◆ Task statement
Return exactly the lines below, starting with the one that has "(704) 589-7455" and going on through the one that has "standards for scaffolding, arguing".

*** Begin section ***

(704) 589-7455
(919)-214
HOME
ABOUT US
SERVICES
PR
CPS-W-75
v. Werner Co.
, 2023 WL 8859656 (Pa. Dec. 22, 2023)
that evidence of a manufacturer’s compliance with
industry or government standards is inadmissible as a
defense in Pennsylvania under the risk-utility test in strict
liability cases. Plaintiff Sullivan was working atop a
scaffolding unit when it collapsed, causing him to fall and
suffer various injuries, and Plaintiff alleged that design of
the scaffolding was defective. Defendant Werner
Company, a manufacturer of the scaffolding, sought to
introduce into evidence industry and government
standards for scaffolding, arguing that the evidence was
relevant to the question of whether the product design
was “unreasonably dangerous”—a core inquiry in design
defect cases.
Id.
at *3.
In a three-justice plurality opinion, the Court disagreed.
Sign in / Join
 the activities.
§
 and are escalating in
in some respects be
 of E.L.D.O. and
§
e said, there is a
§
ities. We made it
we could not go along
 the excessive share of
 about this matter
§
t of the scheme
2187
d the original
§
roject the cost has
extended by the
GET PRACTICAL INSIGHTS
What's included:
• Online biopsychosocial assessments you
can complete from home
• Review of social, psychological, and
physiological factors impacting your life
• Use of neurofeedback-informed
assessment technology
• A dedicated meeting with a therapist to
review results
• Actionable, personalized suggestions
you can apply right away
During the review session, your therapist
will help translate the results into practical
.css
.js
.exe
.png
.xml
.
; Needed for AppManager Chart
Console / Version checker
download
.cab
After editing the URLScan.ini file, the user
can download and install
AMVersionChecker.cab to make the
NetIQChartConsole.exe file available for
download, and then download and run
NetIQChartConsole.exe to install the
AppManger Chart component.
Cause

*** End section ***
*** Begin section ***

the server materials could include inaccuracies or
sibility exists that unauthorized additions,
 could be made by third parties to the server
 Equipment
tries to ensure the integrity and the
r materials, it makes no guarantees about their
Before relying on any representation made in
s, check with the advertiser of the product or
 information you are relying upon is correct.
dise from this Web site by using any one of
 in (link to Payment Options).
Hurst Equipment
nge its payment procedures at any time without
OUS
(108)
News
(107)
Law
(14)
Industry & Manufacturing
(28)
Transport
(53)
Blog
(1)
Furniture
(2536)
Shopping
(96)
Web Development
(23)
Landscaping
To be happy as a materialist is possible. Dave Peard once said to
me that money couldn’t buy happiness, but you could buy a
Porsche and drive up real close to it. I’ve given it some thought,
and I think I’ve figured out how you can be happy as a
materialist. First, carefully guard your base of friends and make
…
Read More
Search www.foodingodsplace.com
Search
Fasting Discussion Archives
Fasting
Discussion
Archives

*** End section ***
*** Begin section ***

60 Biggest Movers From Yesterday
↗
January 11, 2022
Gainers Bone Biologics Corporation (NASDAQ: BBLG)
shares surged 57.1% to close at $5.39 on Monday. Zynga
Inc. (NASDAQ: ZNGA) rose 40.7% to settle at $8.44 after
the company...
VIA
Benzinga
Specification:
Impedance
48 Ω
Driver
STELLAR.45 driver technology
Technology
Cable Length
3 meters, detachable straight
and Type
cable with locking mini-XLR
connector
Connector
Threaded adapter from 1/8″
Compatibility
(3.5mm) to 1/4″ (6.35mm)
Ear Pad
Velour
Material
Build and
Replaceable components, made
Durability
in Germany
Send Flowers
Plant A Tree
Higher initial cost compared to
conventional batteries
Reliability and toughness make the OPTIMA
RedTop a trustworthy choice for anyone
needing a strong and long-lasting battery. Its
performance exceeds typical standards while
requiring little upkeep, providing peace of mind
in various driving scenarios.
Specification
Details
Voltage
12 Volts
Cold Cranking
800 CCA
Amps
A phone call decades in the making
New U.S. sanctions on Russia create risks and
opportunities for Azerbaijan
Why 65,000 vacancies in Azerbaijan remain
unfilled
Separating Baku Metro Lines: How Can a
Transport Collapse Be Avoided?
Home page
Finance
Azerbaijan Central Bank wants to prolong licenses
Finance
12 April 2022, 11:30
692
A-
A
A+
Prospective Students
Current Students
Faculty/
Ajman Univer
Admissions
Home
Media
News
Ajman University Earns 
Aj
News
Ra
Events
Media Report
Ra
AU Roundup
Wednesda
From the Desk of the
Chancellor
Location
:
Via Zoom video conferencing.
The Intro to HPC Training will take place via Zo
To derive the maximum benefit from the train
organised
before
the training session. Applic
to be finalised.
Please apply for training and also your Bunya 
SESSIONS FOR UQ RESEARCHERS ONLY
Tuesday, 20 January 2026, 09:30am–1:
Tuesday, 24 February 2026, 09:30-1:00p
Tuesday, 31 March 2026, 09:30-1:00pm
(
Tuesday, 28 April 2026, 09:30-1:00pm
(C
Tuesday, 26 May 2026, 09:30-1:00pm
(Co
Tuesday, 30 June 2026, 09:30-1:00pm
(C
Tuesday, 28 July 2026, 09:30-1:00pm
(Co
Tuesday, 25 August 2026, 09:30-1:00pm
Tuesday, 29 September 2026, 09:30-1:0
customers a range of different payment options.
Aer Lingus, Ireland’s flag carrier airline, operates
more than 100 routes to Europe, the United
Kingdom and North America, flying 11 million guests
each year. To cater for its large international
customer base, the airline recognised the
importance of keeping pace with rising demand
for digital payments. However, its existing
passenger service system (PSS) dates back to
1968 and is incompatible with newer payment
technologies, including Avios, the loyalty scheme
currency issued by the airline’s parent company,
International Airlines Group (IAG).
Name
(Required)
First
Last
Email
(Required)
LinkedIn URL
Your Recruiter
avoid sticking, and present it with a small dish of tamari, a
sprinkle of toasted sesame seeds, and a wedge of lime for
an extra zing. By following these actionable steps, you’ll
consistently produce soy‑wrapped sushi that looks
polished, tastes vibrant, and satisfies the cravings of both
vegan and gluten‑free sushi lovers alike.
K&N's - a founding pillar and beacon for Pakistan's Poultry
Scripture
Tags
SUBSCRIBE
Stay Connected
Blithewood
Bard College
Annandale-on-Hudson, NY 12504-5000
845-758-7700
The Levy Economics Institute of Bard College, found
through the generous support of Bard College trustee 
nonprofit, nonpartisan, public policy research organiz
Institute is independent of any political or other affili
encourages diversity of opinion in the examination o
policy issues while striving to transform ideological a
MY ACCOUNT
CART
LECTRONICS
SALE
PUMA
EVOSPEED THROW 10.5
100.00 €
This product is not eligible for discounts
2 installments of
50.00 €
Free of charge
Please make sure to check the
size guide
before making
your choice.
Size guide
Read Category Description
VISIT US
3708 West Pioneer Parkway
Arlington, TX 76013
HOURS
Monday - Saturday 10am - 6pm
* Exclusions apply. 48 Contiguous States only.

*** End section ***

◆ Solution below
(704) 589-7455
(919)-214
HOME
ABOUT US
SERVICES
PR
CPS-W-75
v. Werner Co.
, 2023 WL 8859656 (Pa. Dec. 22, 2023)
that evidence of a manufacturer’s compliance with
industry or government standards is inadmissible as a
defense in Pennsylvania under the risk-utility test in strict
liability cases. Plaintiff Sullivan was working atop a
scaffolding unit when it collapsed, causing him to fall and
suffer various injuries, and Plaintiff alleged that design of
the scaffolding was defective. Defendant Werner
Company, a manufacturer of the scaffolding, sought to
introduce into evidence industry and government
standards for scaffolding, arguing that the evidence was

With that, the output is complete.